During the summer of 1863, Tsar Alexander II issued Temporary Rules for State Junior Schools of the Northwestern Krai, ruling that only Russian-language education would be allowed there. In 1864, the Governor General of the Vilnius Governorate, Mikhail Muravyov, ordered that Lithuanian language primers were to be printed only in the Cyrillic alphabet. Muravyov's successor, Konstantin Kaufman, banned all Lithuanian-language use of the Latin alphabet in 1865. In 1866, the Tsar issued an oral ban on the printing or importing of printed matter in Lithuanian. Although formally, the order had no legal force, it was executed de facto until 1904. During this time, there were approximately fifty-five printings of Lithuanian books in Cyrillic.

Most of the Latin-alphabet Lithuanian-language books and periodicals published at the time were printed in Lithuania Minor and then smuggled into Lithuania. When caught, the book smugglers were punished by fines, banishment, and exile, including deportation to Siberia. Some were shot after crossing the border.

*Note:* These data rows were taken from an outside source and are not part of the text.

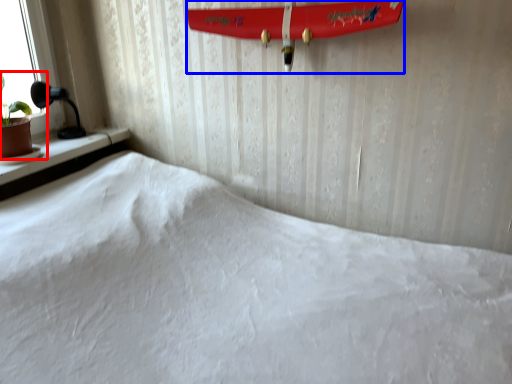 Question: Which point is closer to the camera, houseplant (highlighted by a red box) or surfboard (highlighted by a blue box)?

Choices:
 (A) houseplant
 (B) surfboard

Answer: (B) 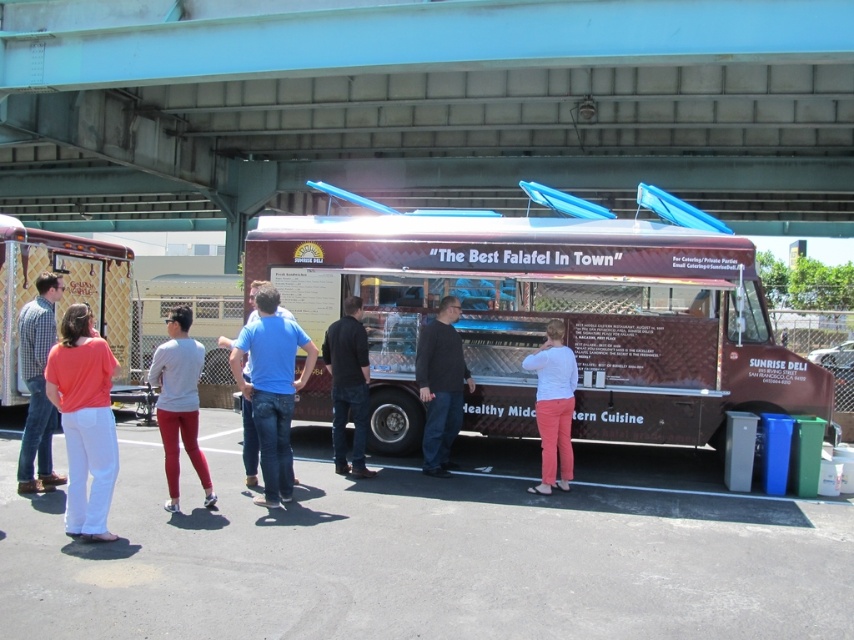 Is matte coral blouse at left below white matte shirt at center?

Actually, matte coral blouse at left is above white matte shirt at center.

Is point (79, 397) closer to viewer compared to point (570, 406)?

Yes, point (79, 397) is in front of point (570, 406).

Locate an element on the screen. The height and width of the screenshot is (640, 854). matte coral blouse at left is located at coordinates (85, 420).

Identify the location of matte coral blouse at left. (85, 420).

Is gray asphalt at lower center shorter than black cotton shirt at center?

Correct, gray asphalt at lower center is not as tall as black cotton shirt at center.

Who is taller, gray asphalt at lower center or black cotton shirt at center?

black cotton shirt at center is taller.

Is point (127, 449) more distant than point (332, 349)?

Yes, point (127, 449) is behind point (332, 349).

Find the location of a particular element. Image resolution: width=854 pixels, height=640 pixels. gray asphalt at lower center is located at coordinates (427, 554).

Who is positioned more to the left, matte plaid shirt at lower left or white matte shirt at center?

matte plaid shirt at lower left is more to the left.

Can you confirm if matte plaid shirt at lower left is positioned to the right of white matte shirt at center?

No, matte plaid shirt at lower left is not to the right of white matte shirt at center.

Who is more distant from viewer, (x=36, y=330) or (x=529, y=490)?

The point (x=529, y=490) is behind.

The image size is (854, 640). I want to click on matte plaid shirt at lower left, so click(x=37, y=387). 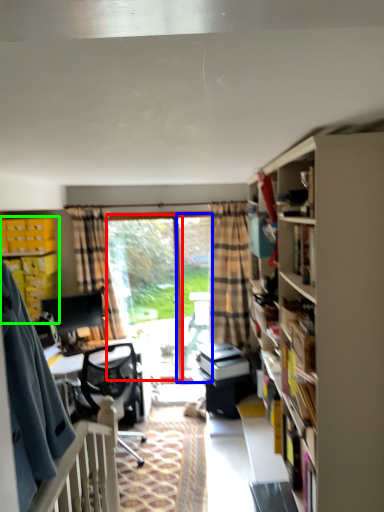 Question: Based on their relative distances, which object is nearer to window screen (highlighted by a red box)? Choose from screen door (highlighted by a blue box) and cabinet (highlighted by a green box).

Choices:
 (A) screen door
 (B) cabinet

Answer: (A) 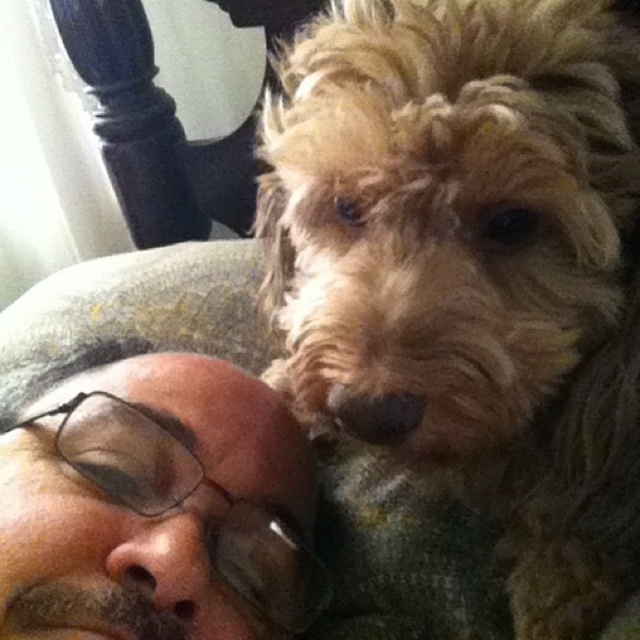 You are a photographer trying to capture the perfect shot. You notice the fuzzy golden fur at center and the brown matte glasses at upper left. Which object should you focus on first if you want to capture the one that is positioned to the right?

The fuzzy golden fur at center is to the right of the brown matte glasses at upper left, so you should focus on the fuzzy golden fur at center first.

You are an interior designer analyzing the image. You need to locate the fuzzy golden fur at center in the image. What are its coordinates?

The fuzzy golden fur at center is located at coordinates point (470, 266).

From the picture: You are a photographer trying to capture a candid shot of the person and their dog. You notice the fuzzy golden fur at center and the brown matte glasses at upper left in your viewfinder. Which object should you focus on first to ensure both are in sharp focus?

The fuzzy golden fur at center is closer to the viewer than the brown matte glasses at upper left, so you should focus on the fuzzy golden fur at center first to ensure both are in sharp focus. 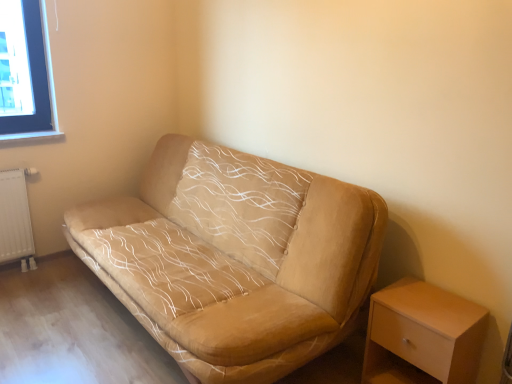 Identify the location of free point above white matte wooden table at lower right (from a real-world perspective). The height and width of the screenshot is (384, 512). click(x=425, y=300).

In 1867, Motiejus Valančius, the Bishop of Samogitia, began to covertly organize and finance this printing abroad and sponsored the distribution of Lithuanian-language books within Lithuania. In 1870, his organization was uncovered with the help of Prussian authorities, and five priests and two book smugglers were exiled to remote areas of Russia. Other book smugglers carried on his work.

During the final years of the ban, an estimated 30,000 to 40,000 books were smuggled in annually. About one-third of them were seized by authorities. Lithuanian books reached every settlement in Lithuania, and many legal institutions served as undercover transfer points for the books. A number of secret organizations distributed the books throughout Lithuania, including Sietynas, Atgaja, Teisybė, Prievarta, Aušrinė, Atžala, Lizdas, Akstinas, Spindulys, Svirplys, Žiburėlis, Žvaigždė, and Kūdikis.

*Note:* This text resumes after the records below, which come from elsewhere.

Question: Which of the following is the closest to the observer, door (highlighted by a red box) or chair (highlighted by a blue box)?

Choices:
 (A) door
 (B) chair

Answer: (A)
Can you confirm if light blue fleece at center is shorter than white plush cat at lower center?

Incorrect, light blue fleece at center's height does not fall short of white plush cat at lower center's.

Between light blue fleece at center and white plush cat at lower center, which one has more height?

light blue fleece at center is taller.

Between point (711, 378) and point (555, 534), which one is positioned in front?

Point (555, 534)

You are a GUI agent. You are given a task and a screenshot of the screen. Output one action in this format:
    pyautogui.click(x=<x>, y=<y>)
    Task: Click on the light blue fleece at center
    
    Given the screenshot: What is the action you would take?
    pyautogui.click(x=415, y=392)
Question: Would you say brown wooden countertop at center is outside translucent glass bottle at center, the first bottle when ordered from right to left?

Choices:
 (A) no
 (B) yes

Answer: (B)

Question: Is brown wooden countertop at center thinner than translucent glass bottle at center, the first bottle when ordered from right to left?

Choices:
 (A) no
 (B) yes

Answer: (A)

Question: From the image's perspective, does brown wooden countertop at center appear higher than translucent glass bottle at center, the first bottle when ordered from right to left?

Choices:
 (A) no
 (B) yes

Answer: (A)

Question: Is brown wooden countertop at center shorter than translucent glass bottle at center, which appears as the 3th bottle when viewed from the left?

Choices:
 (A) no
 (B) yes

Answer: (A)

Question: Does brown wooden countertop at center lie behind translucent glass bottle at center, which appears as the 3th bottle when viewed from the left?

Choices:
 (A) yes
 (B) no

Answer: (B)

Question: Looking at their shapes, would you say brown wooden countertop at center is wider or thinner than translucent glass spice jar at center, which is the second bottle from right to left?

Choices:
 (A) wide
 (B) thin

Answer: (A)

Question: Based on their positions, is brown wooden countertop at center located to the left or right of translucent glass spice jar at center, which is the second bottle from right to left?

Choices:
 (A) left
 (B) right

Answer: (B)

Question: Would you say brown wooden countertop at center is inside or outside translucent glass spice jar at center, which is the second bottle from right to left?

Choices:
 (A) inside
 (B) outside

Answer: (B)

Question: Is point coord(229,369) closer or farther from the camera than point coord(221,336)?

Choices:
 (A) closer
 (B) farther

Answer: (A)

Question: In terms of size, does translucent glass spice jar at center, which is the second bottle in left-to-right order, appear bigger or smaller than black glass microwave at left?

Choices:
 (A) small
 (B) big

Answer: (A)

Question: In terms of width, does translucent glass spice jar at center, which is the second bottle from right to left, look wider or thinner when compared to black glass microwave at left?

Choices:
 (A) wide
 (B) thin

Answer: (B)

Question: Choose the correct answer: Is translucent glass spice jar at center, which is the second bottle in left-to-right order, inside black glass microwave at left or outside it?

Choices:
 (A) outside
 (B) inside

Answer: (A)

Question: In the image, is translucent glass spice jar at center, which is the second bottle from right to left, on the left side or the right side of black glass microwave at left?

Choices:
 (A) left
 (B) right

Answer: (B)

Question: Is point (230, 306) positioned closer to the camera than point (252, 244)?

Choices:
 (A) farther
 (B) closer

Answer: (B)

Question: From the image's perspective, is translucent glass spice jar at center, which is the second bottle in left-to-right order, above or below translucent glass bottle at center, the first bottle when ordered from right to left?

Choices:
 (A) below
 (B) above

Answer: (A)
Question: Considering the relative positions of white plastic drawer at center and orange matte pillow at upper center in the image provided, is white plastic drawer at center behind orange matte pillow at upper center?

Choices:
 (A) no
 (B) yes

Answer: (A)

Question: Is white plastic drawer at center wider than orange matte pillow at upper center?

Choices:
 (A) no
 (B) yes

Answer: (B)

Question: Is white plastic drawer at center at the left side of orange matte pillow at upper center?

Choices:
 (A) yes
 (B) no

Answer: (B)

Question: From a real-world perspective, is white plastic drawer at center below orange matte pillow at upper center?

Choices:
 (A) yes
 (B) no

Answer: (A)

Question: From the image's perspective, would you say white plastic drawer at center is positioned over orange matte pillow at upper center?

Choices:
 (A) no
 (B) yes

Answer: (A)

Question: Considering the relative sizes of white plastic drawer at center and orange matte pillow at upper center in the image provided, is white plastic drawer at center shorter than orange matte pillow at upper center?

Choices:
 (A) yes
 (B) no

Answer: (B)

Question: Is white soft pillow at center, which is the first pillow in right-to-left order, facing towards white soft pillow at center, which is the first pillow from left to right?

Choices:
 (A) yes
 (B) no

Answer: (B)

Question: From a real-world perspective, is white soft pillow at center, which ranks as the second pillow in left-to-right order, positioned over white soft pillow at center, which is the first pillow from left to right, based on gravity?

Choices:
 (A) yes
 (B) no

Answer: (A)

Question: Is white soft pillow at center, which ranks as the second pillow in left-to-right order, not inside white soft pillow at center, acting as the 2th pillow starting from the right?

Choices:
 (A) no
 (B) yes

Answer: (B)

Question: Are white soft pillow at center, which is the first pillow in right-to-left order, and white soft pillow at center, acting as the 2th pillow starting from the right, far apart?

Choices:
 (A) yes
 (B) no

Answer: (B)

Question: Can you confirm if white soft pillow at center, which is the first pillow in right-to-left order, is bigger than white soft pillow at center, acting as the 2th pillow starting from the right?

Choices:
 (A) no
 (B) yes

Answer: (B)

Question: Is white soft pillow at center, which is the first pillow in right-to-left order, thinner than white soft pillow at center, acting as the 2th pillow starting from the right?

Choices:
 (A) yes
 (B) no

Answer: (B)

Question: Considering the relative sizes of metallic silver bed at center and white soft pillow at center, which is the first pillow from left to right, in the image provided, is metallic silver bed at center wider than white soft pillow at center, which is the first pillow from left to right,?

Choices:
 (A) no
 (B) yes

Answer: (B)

In East Prussia, from 1864 up to 1896, more than 3 500 000 copies of publications in the Lithuanian language was published: about 500 000 primers, more than 300 000 scientific secular editions, 75 000 newspapers, and other types of publications.

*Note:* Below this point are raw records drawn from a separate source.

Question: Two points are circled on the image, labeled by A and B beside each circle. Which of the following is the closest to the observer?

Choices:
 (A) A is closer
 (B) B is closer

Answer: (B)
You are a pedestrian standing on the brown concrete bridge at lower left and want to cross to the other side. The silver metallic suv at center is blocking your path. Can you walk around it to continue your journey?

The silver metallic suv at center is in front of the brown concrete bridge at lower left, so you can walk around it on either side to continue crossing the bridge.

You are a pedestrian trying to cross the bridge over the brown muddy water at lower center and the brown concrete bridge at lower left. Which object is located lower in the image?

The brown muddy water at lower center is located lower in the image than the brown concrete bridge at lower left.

The ban's lack of success was recognized by the end of the 19th century, and in 1904, under the official pretext that the minorities within the Russian Empire needed to be pacified after the failure in the Russo-Japanese War, the ban on Lithuanian-language publications was lifted.

In 1905, soon after the ban was lifted, one of the book smugglers, Juozas Masiulis, opened his own bookstore in Panevėžys. This bookstore is still operational, and a chain of bookstores operates in Lithuania under his name.

This historical episode was widely suppressed during the years when Lithuania was occupied by the Soviet Union.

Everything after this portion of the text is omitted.